Voici un autre poème extrait des Aventures de Tom Bombadil, un des plus beaux de Tolkien à mon sens. En tout cas, il me touche profondément.
J'ai tenté sa traduction en français. L'original fait usage d'un vers purement accentuel à quatre accents, césuré 2 / 2. Le système de rimes est assez particulier : les vers impairs comportent une rime interne tandis que les vers pairs riment deux à deux. On peut aussi noter un nombre appréciable d'allitérations. Il m'a paru approprié d'employer dans cette traduction un alexandrin irrégulièrement césuré (devrais-je alors l'appeler dodécasyllabe ?), et  de conserver, vu son importance, le système des rimes... non sans quelques acrobaties.

En espérant que vous l'apprécierez aussi, voici :

The sea-bell

La cloche marine

I walked by the sea, and there came to me
as a star-beam on the wet sand,
a white shell like a sea-bell;
trembling it lay in my wet hand.
In my fingers shaken I heard waken
a ding within, by a harbour bar
a buoy swinging, a call ringing
over endless seas, faint now and far.

J'allais longeant la mer, quand mes yeux avisèrent
Comme un rai d'étoile sur le sable mouillé
Une conche opaline, une cloche marine ;
Elle tenait tremblante dans ma main trempée.
Entre mes doigts secoués j'entendis s'éveiller
Un tintement, au môle d'un port incertain
Une bouée danser, un appel résonner
Au-delà des mers infinies, sourd et lointain.

Then I saw a boat silently float
on the night-tide, empty and grey.
"It is later than late! Why do we wait?"
I leapt in and cried : "Bear me away!"

Puis, sans bruit, sur le flot d'une marée de nuit,
J'aperçus qui voguait un bateau vide et gris.
"Il est bien plus que tard ! Qu'attendre encor ce soir ?"
J'y bondis en criant : "Portez-moi loin d'ici !"
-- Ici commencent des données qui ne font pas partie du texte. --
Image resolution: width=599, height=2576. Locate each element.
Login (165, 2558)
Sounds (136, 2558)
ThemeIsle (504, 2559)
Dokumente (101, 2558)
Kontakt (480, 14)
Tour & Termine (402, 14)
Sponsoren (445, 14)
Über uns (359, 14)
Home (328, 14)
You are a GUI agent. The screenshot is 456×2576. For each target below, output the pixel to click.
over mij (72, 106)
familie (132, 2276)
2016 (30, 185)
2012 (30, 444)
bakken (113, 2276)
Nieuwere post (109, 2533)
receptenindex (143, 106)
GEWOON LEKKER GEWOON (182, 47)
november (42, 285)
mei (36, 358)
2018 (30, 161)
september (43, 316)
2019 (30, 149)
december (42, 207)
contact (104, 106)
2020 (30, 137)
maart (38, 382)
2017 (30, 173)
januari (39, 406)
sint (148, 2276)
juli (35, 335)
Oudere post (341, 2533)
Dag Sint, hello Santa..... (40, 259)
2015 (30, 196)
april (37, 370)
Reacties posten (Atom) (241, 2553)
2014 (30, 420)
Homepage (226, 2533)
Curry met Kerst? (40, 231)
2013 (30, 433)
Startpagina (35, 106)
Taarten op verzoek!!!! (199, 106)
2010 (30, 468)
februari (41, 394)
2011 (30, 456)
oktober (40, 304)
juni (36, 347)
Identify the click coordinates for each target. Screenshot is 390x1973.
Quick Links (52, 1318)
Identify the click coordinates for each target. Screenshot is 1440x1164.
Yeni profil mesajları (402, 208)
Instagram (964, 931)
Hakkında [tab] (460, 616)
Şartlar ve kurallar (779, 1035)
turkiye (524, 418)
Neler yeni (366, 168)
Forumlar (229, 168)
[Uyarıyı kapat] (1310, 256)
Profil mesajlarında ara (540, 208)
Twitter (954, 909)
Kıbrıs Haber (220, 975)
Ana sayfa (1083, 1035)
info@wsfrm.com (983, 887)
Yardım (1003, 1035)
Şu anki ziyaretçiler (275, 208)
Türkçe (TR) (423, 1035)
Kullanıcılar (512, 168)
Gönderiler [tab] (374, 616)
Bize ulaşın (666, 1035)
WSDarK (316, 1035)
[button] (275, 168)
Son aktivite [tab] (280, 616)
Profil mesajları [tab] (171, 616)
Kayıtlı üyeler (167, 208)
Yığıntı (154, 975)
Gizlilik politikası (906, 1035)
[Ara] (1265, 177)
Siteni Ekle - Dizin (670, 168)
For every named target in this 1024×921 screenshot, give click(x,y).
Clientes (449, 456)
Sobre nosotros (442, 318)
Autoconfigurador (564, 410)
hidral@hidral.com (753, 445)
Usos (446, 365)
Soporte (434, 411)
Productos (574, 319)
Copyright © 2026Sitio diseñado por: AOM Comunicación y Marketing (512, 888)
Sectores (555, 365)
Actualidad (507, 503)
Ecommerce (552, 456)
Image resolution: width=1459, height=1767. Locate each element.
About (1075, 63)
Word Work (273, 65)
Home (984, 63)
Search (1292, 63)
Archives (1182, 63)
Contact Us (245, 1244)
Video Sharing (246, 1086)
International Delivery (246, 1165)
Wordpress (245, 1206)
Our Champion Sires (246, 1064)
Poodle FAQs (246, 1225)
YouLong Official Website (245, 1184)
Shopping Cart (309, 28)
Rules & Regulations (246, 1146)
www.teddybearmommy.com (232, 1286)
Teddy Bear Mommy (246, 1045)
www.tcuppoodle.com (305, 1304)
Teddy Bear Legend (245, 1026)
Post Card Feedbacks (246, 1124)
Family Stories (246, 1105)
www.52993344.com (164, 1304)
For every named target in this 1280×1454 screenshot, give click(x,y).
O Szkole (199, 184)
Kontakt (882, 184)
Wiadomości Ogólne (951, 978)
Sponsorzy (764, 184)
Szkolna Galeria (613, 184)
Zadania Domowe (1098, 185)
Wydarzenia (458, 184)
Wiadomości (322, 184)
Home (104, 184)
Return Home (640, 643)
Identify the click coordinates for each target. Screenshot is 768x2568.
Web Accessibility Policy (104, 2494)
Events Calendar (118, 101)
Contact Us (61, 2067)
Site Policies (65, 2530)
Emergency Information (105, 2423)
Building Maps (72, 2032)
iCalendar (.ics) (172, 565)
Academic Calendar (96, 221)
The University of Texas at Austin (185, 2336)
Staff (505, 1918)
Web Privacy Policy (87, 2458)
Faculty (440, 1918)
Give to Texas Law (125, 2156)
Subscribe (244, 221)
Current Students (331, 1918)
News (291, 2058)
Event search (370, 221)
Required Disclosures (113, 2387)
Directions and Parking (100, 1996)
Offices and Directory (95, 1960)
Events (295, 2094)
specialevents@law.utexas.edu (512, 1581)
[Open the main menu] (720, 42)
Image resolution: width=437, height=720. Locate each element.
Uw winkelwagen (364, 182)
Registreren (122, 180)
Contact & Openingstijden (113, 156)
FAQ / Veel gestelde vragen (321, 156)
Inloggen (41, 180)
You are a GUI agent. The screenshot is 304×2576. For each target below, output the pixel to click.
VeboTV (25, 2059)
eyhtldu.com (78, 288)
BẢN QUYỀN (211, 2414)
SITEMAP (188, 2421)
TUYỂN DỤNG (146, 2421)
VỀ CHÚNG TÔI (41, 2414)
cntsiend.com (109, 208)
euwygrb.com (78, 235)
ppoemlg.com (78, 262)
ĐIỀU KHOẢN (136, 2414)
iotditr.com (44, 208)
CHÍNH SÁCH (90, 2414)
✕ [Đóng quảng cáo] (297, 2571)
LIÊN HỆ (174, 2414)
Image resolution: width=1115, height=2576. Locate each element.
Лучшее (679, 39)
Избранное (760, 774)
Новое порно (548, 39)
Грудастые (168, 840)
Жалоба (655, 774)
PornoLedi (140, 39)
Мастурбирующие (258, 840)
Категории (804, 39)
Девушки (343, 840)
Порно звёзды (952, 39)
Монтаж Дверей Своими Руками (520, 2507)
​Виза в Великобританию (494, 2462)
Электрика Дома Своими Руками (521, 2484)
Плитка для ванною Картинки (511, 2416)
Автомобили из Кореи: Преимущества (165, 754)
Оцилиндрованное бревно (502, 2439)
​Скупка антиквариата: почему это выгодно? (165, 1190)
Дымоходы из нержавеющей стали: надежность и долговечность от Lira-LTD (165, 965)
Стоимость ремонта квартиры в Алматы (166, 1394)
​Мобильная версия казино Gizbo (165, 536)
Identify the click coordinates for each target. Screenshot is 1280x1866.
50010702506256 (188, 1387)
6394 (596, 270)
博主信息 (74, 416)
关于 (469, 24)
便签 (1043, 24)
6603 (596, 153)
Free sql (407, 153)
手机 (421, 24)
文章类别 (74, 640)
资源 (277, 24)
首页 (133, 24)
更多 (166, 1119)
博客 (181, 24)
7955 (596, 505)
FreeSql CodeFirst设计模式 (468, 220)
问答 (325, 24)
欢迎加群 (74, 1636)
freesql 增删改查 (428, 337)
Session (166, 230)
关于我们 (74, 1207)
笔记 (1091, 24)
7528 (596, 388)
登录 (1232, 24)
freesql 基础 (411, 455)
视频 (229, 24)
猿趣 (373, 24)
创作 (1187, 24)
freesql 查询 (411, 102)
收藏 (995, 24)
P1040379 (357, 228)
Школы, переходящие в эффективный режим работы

It bore me away, wetted with spray,
wrapped in a mist, wound in a sleep,
to a forgotten strand in a strange land.
In the twilight beyond the deep
I heard a sea-bell swing in the swell,
dinging, dinging, and the breakers roar
on the hidden teeth of a perilous reef;
and at last I came to a long shore.
White it glimmered, and the sea simmered
with star-mirrors in a silver net;
cliffs of star pale as ruel-bone
in the moonlight-foam were gleaming wet.
Glittering sand went through my hand,
dust of pearl and jewel-grist,
trumpets of opal, roses of coral,
flutes of green and amethyst.
But under cliff-eaves there were glooming caves
weed-curtained, dark and grey;
a cold air stirred in my hair,
and the light waned, as I hurried away.

Éclaboussé d'écume, enveloppé de brume,
Il m'emporta au loin, blessé dans ma torpeur,
Vers la côte oubliée d'une étrange contrée.
J'entendais dans la pénombre des profondeurs
Une cloche marine rouler dans la houle,
Tinter, tinter encore, et rugir les brisants
Sur les écueils furtifs d'un périlleux récif ;
Puis enfin j'arrivai en vue d'un long estran.
Blanchâtre il poudroyait, et la mer frémissait
En miroirs d'étoiles dans des rets argentés.
Des falaises, roches pâles comme os de seiche,
Dans l'écume de lune luisaient détrempées.
Entre mes doigts glissait un sable où chatoyait
Une poussière de perles et de joyaux,
Des flûtes de béryl, des trompettes d'opale,
Des roses fines d'améthyste et de coraux.
Mais sous les promontoires des cavernes noires
S'ouvraient garnies de rideaux d'algues racornies.
Un air froid soudain m'échevela, et plus loin
Je me hâtai dans une lumière évanouie.

Down from a hill ran a green rill;
its water I drank to my heart's ease.
Up its fountain-stair to a country fair
of ever-eve I came, far from the seas,
climbing into meadows of fluttering shadows:
flowers lay there like fallen stars,
and on a blue pool, glassy and cool,
like floating moons the nenuphars.
Alders were sleeping, and willows weeping
by a slow river of rippling weeds;
gladdon-swords guarded the fords,
and green spears, and arrow-reeds.

Descendant d'un coteau coulait un vert ruisseau ;
La joie m'emplit le cœur quand je bus de son eau.
Et remontant son lit, je vins en un pays
Ravissant sous un soir sans fin, bien loin des flots ;
Je grimpai dans des prés pleins d'ombres agitées :
Comme des étoiles tombées des fleurs poussaient,
Et sur l'eau bleue d'un étang frais et transparent,
Des nénufars pareils à des lunes flottaient.
Des aulnes sommeillaient et des saules pleuraient
Auprès d'un cours alangui que ridaient les herbes ;
Feuilles comme épées, des iris gardaient les gués,
Et des roseaux en lances et flèches en gerbes.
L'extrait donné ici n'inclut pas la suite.